Goal of the exercise: Each line below either holds the string "jsou" or doesn't. Count those that do and give only the number.

Exercise material:

------------------------------------------------

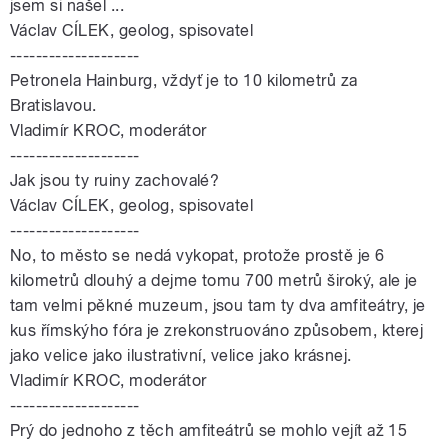
jsem si našel ...
Václav CÍLEK, geolog, spisovatel
--------------------
Petronela Hainburg, vždyť je to 10 kilometrů za
Bratislavou.
Vladimír KROC, moderátor
--------------------
Jak jsou ty ruiny zachovalé?
Václav CÍLEK, geolog, spisovatel
--------------------
No, to město se nedá vykopat, protože prostě je 6
kilometrů dlouhý a dejme tomu 700 metrů široký, ale je
tam velmi pěkné muzeum, jsou tam ty dva amfiteátry, je
kus římskýho fóra je zrekonstruováno způsobem, kterej
jako velice jako ilustrativní, velice jako krásnej.
Vladimír KROC, moderátor
--------------------
Prý do jednoho z těch amfiteátrů se mohlo vejít až 15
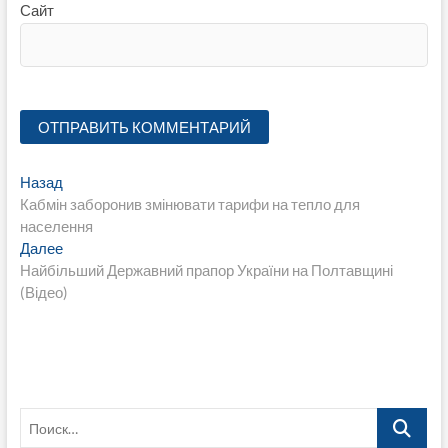
Сайт
Навигация
Предыдущая
Назад
запись:
Кабмін заборонив змінювати тарифи на тепло для
по
населення
записям
Следующая
Далее
запись:
Найбільший Державний прапор України на Полтавщині
(Відео)
Поиск…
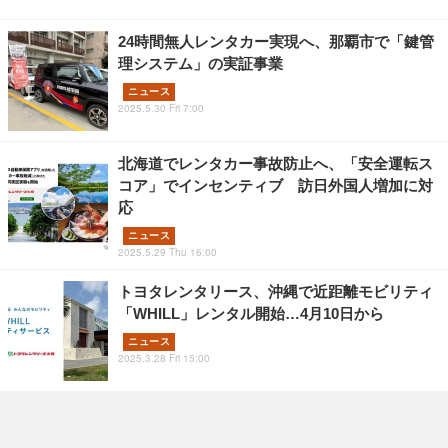
24時間無人レンタカー実現へ、那覇市で「鍵管
理システム」の実証事業
ニュース
2025.5.30 Fri 7:00
北海道でレンタカー事故防止へ、「安全運転ス
コア」でインセンティブ 訪日外国人増加に対
応
ニュース
2025.5.29 Thu 16:00
トヨタレンタリース、沖縄で近距離モビリティ
「WHILL」レンタル開始…4月10日から
ニュース
2025.3.28 Fri 15:00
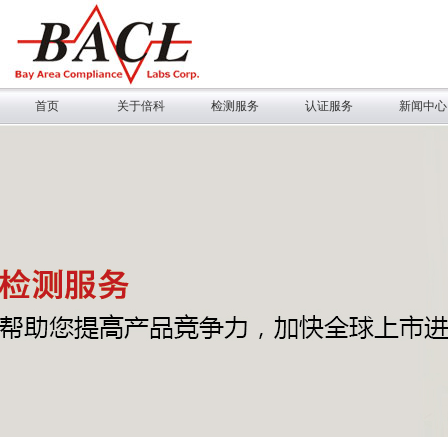
首页
关于倍科
检测服务
认证服务
新闻中心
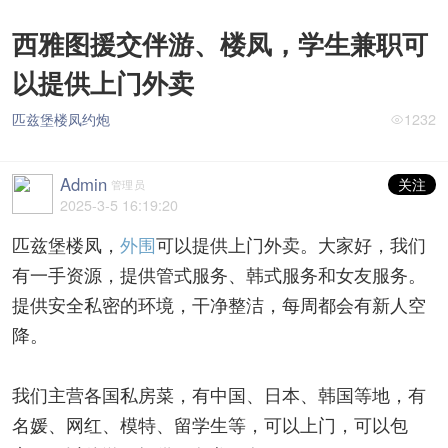
西雅图援交伴游、楼凤，学生兼职可
以提供上门外卖
匹兹堡楼凤约炮
1232
Admin
关注
管理员
2025-3-5 16:19:20
匹兹堡楼凤，
外围
可以提供上门外卖。大家好，我们
有一手资源，提供管式服务、韩式服务和女友服务。
提供安全私密的环境，干净整洁，每周都会有新人空
降。
我们主营各国私房菜，有中国、日本、韩国等地，有
名媛、网红、模特、留学生等，可以上门，可以包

------------------------------------------------

Solution to the exercise: 2